Our trip found us staying at the Days Inn, Memphis, Tennessee. It had (probably still does) a guitar-shaped swimming pool, 24 hour Elvis TV and a marquee sign quoting John Lennon: “Before Elvis There Was Nothing”. A ridiculously short walk away a village of Elvis attractions is built in the shadow of 3764 Elvis Presley Boulevard, including his car collection, plane collection, epic gift shops (plural!) and a cheesy 50s diner. It’s extensive, exciting and exhausting.

Souvenir tickets in hand and jiggling with anticipation we wait to be bussed from HQ to the house, cameras at the ready and grinning with recognition at our fellow fans and bus buddies. Through the music-note adorned gates, up the drive through lovingly kept grounds, we pull up in front of the famed white colonnades. It feels smaller than I had anticipated; a grand home, but I’ve seen houses in Western Sydney to rival it.


Our King-weary bus driver gives us the drill: no flash photography and Graceland is a one-way tour; take as long as you like to look, but keep moving forward. Luckily I discover that time seems to stand still, in 1977, once you’re inside.

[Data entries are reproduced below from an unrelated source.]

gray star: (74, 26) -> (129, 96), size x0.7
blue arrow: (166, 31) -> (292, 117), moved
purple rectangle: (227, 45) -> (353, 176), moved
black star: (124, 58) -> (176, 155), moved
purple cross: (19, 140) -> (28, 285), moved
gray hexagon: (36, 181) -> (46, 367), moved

With headphones on and audio tour droning we wander through, careful not to miss a thing. The formal lounge bears the hallmarks of wealth: it’s plush and white and home to a grand piano, peacock motif stained-glass windows and a setting that feels unexpectedly current. We wind on; past the main staircase and the velvet rope that keeps us from his bedroom and the secrets of the second floor, past his parents guest room, through the dining room, the 70s yellow-wood kitchen and into the famed “Jungle Room”. It’s green carpets, stonewall water feature and carved wooden furniture are a tiki-tastic display. One of Lisa-Marie Presley’s stuffed animals sits perched in a chair, where it has sat for thirty years and will most likely sit for thirty more.

We take our time in the canary yellow, mirrored basement media room – complete with a state of the art 70s television wall – pass through the billiard room lined floor to ceiling with endless bolts of patterned fabric. Elvis’ presence is heavy in the air and as I leave the main house I can’t shake the feeling that he left the building (zing!) just a few steps ahead of me. It’s eerie.

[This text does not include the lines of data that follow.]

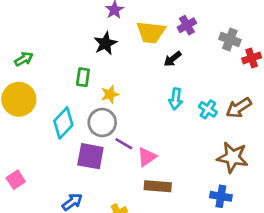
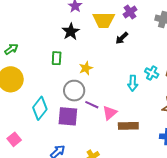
yellow star: (110, 94) -> (86, 68), moved
cyan arrow: (176, 99) -> (133, 83), moved
cyan diamond: (63, 123) -> (40, 108), moved
brown rectangle: (158, 186) -> (128, 126), moved

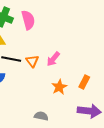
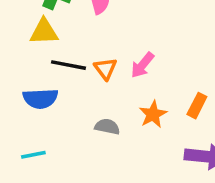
gray semicircle: (41, 116) -> (107, 127), moved

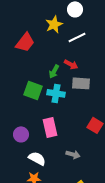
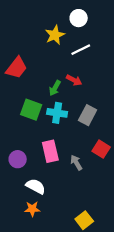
red trapezoid: (25, 42) -> (16, 68), moved
gray rectangle: (81, 83) -> (88, 115), moved, turned -66
gray arrow: (73, 154) -> (76, 163), moved, turned -136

Through outbuildings and offices, past stables and down endless halls of gold and platinum records, jumpsuits and memorabilia, the intimacy of his home gives way to his omnipresent superstardom. From the gold Nudie suit and the outfits he and Priscilla were married in, to stuffed toys and statuettes, everything is laid bare behind glass. There is a room filled with floral tributes that still flood in, nearly 35 years after his death. It’s easy to forget he was just a heck of a talented guy who loved his family and his bacon.

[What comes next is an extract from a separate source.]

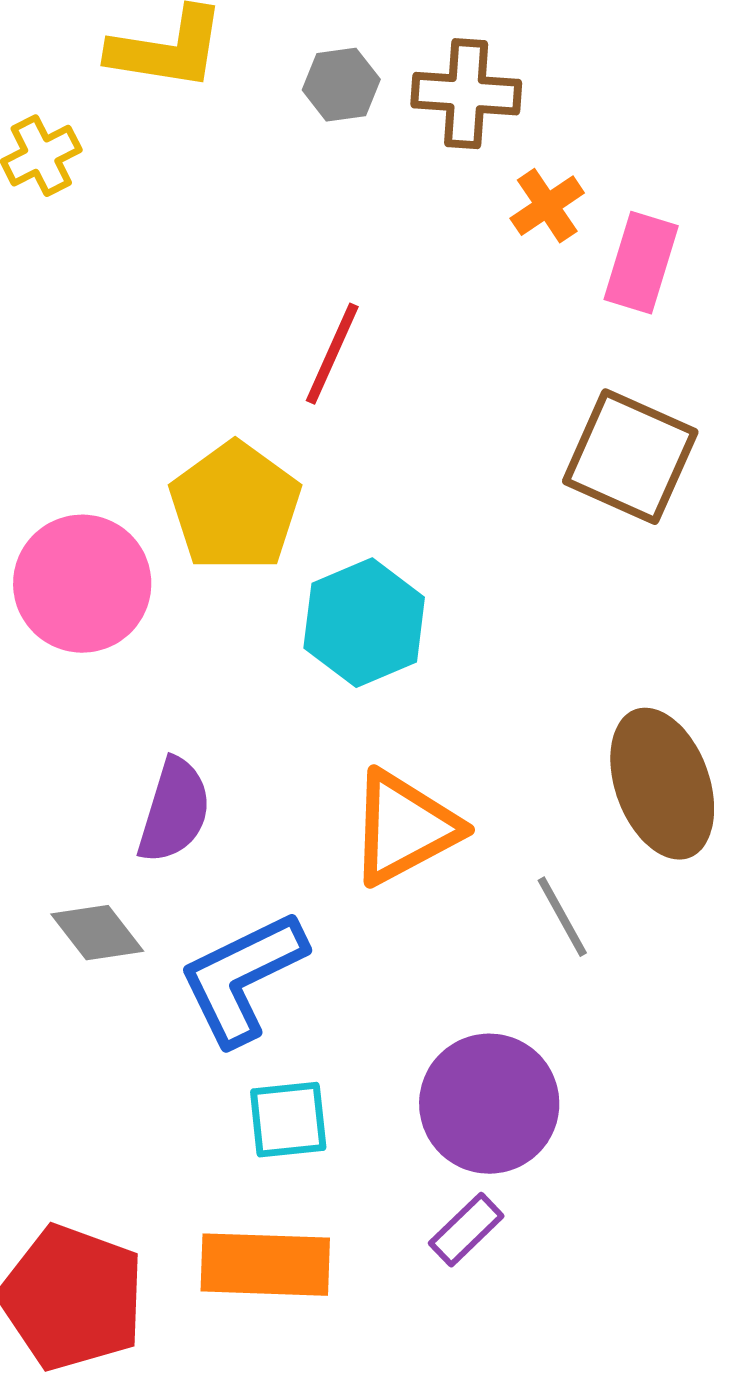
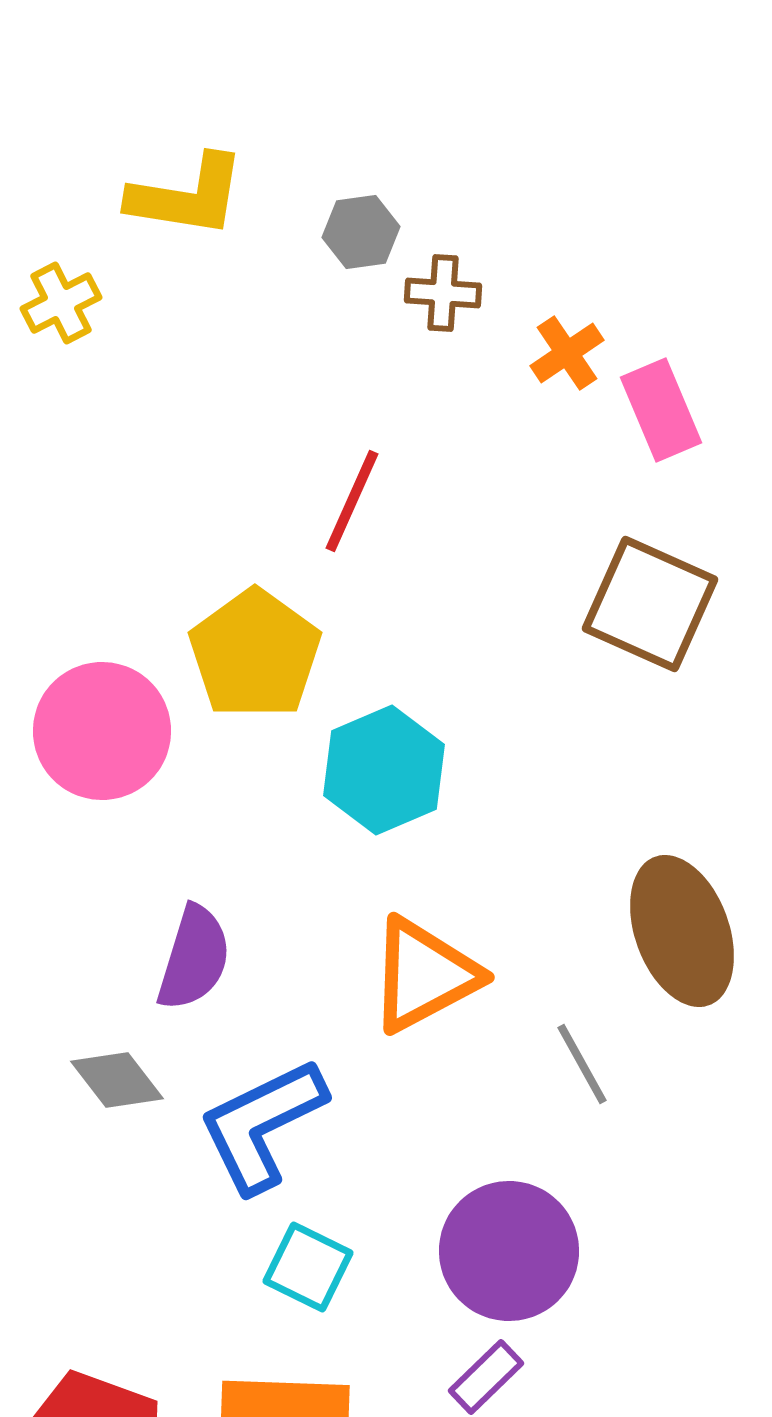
brown cross: (466, 94) -> (443, 293), moved, size x0.7
pink rectangle: (641, 263) -> (661, 410), turned -40
cyan square: (288, 1120) -> (308, 1267), turned 32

With a bowed head and that voice in my ears, the tour ends at Elvis’ grave, in the Meditation Garden. Lying with his mother, father and grandmother it’s melancholic and beautiful at once. He’s at home, with his family, just as I imagine he would want it to be. Though I’d long been desperate to visit, I expected Graceland to resemble the latter years of Elvis’ life: gaudy, tired and massive. What I didn’t expect was for this fabled house to feel quite so much like a family home.